De certa forma, os mensageiros foram desde o berço condicionados a pensar em sua existência como um ciclo. E para tal, eles viveram apenas para fazê-los cumprir sem esperar que a vida lhes propusesse um novo sentido. Contudo, a série já havia dado indícios que entre os mensageiros existiam sim, alguns filhos pródigos. Tivemos Vivian, que demostrou querer constituir uma família apesar de seu instinto assassino e agora tivemos o Charlie e a sua reflexão enquanto a sua existência: Afinal, viver para quê? Ele remou contra a maré do tempo e chegou à conclusão que o seu propósito na dependia da testemunha. Ao contrário, ele decidiu encerrar o seu ciclo assassino ao conhecer Melinda, deixar de ser quem ele era, para se transformar em quem ele é. Tornando-se assim uma pessoa melhor.

Colsie (Cassie e Cole) finalmente aconteceu. Claro, que a trajetória até esse encontro de corpos foi bastante árduo e de certa forma já esperado há muitos episódios. Decerto, nada foi por acaso. Com certeza, a cena final (dos dois fazendo amor logo naquela casa) sendo justaposta com os brutais assassinatos de Whitley, Deacon, Hannah e Ramse foi indicativo de que alguma coisa ainda a de se revelar. Sem falar que Cole estava bem estranho. Não tivemos notícias dele por quase dois anos. Será que ele ficou apenas reformando aquela casa para Cassie? Estranho, muito estranho.

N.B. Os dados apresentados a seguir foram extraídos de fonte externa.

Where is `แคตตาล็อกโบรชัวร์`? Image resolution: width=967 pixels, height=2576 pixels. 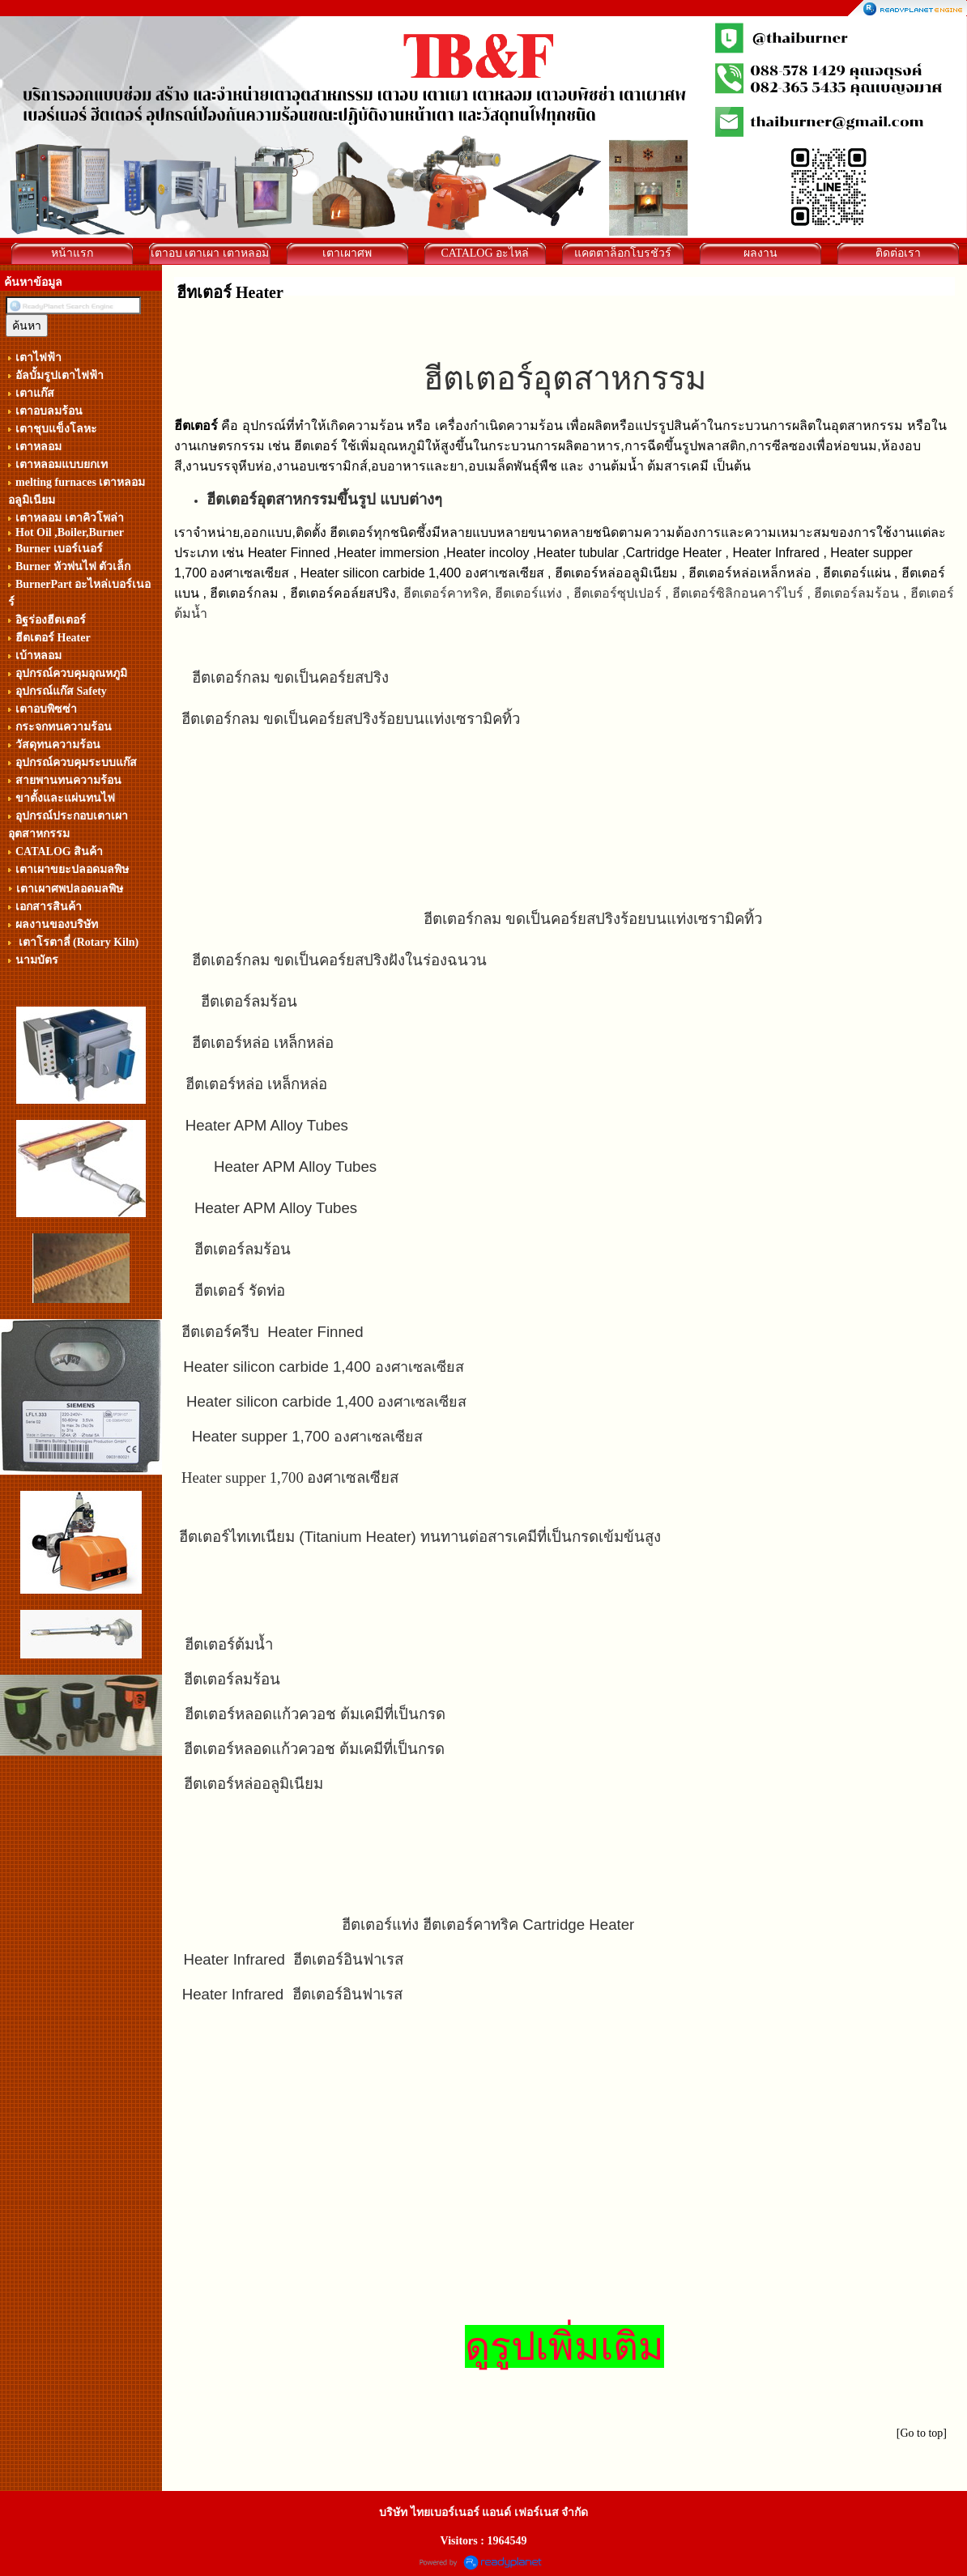 แคตตาล็อกโบรชัวร์ is located at coordinates (622, 253).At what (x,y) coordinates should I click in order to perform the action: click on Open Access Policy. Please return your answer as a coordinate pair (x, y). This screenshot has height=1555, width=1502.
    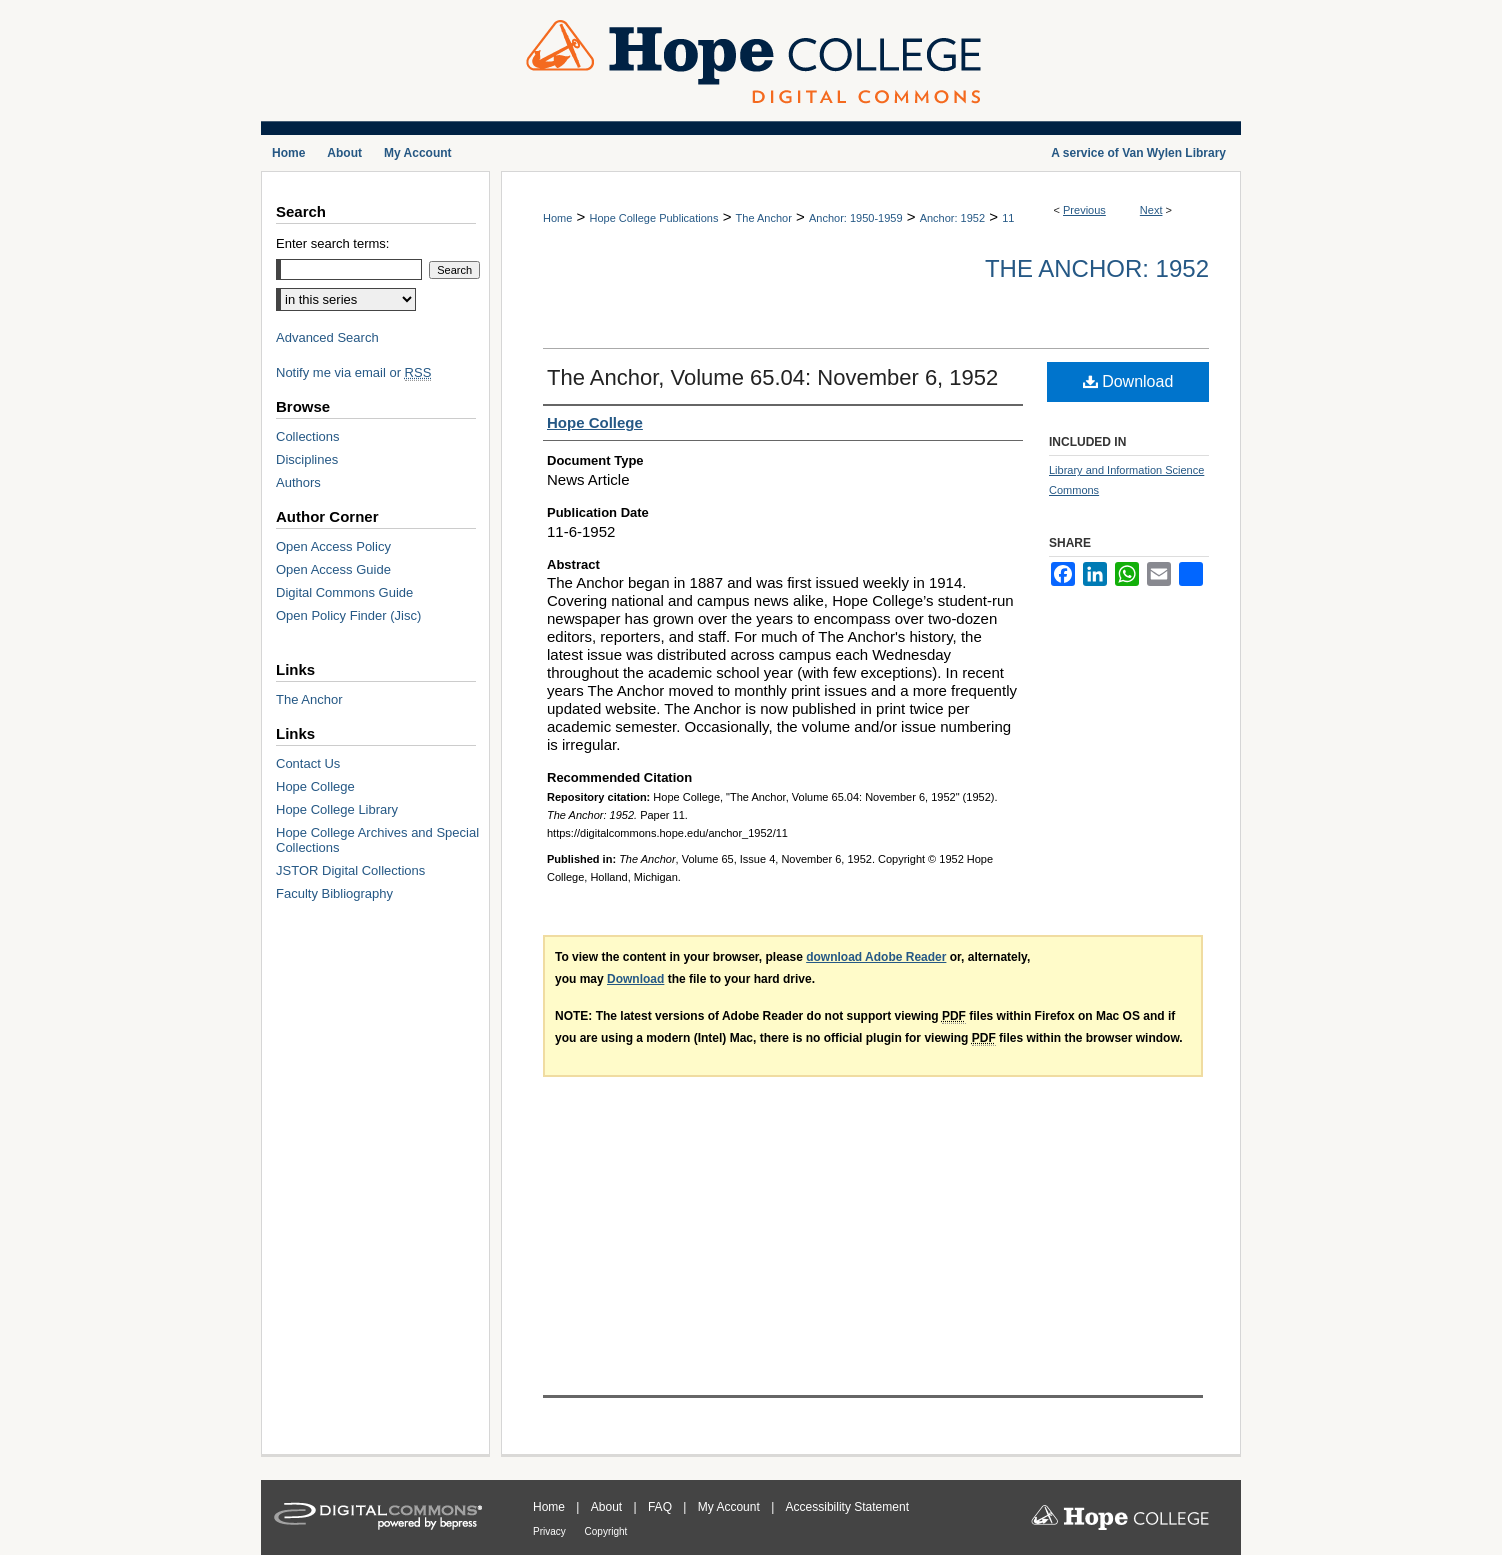
    Looking at the image, I should click on (333, 546).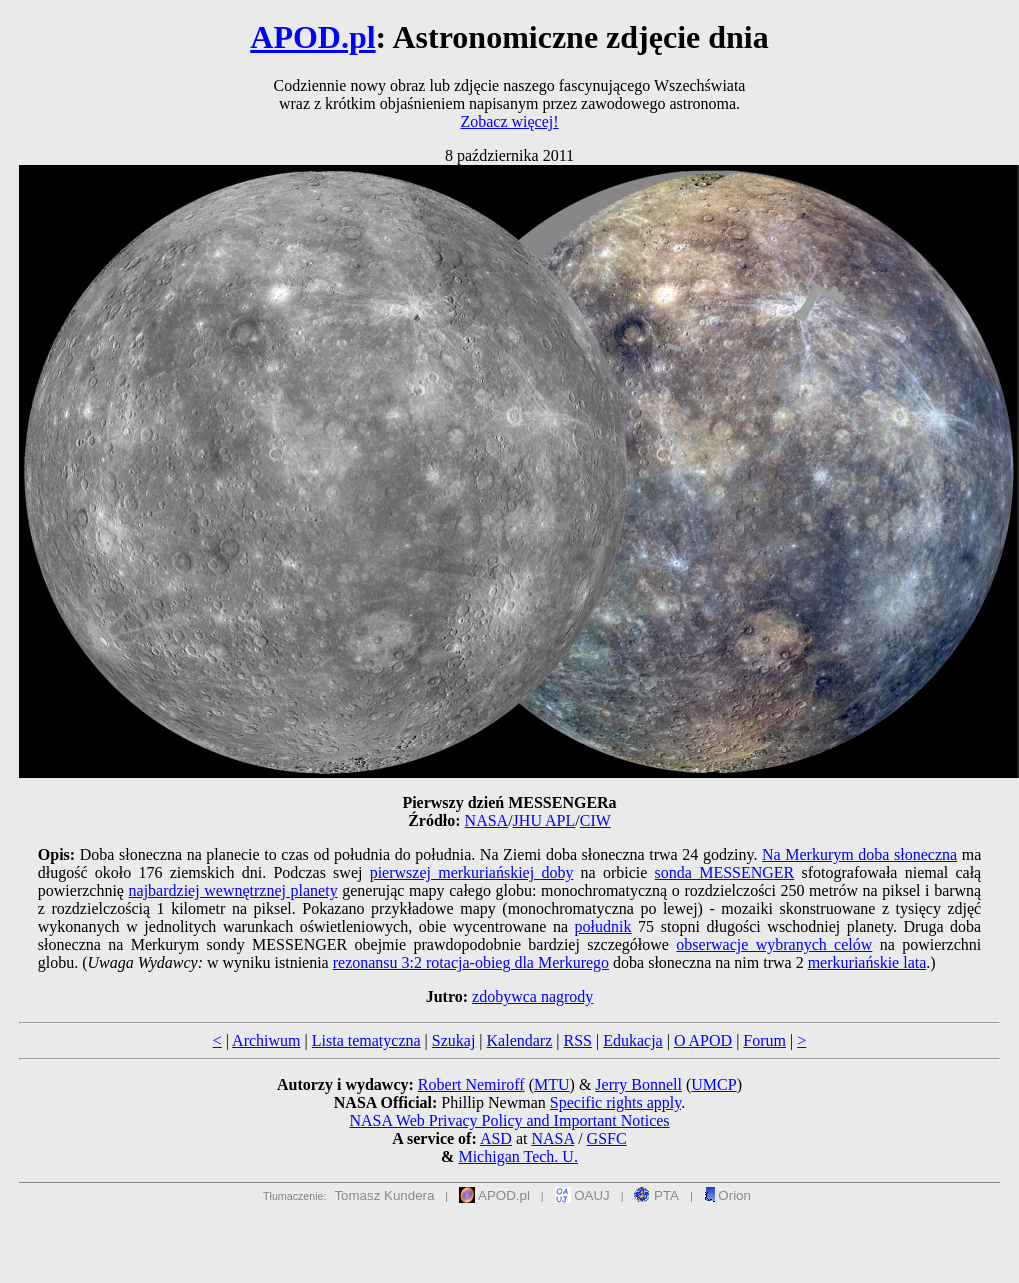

Essa sequência final me lembrou o discurso de Vivian ao assassinar o Tommy. Episódio S02E03 – One Hundred Years.

“[…]semear (Colsie no bem bom), renascer (Testemunha). Sem começo, sem fim (Memórias do amanhã/próximo episódio). Sem morte (Ninguém nunca morre, os principais pelo menos), sem sangue para lavar (Nome desse episódio). Destruição, decomposição, caos, ordem, crescimento, vida eterna (Titan). Isso não é morte. Não há morte. É só a passagem do tempo que nos faz pensar que não somos eternos (Floresta vermelha/vida eterna)”.

Como Jeniffer já havia dito. Titan só traz a morte. Toda a matança foi apenas um final. E que final. Fiquei, pela primeira vez, desejando assistir o próximo episódio em sequência. Pelo que li na mídia especializada, eles já assistiram a season finale (invejinha). Teremos uma season finale bem promissora e surpreendente. Bolão: Quem vocês acham que é a testemunha? Vão em frente e compartilhem suas opiniões nos comentários abaixo. Até a semana que vem!!!

Monkey 01 –  Jen sempre é a divergente. Mesmo em meio ao fim do mundo, Goines ainda traz uma abundância de alívio cômico “Minhas filhas são idiotas!!!!!!!!” “Alerta se Spoiler: não sou inteligente como a eu mais velha”.

Monkey 02 – O interessante é que a cidade Titan só apareceu depois do paradoxo de 1957.

Monkey 03 – Apesar de distinguimos (termos visuais) as linhas temporais pelas paletas de cores, notei que foi utilizado apenas uma vez o recurso gráfico que mostra o ano na qual os personagens estão. Isso pode até ser besteira. Mas, a série sempre seguiu um padrão. Lembro que no episódio S01E09 – Tomorrow foram realizados ao todo 19 trocas temporais e em todas foram utilizados o recurso gráfico.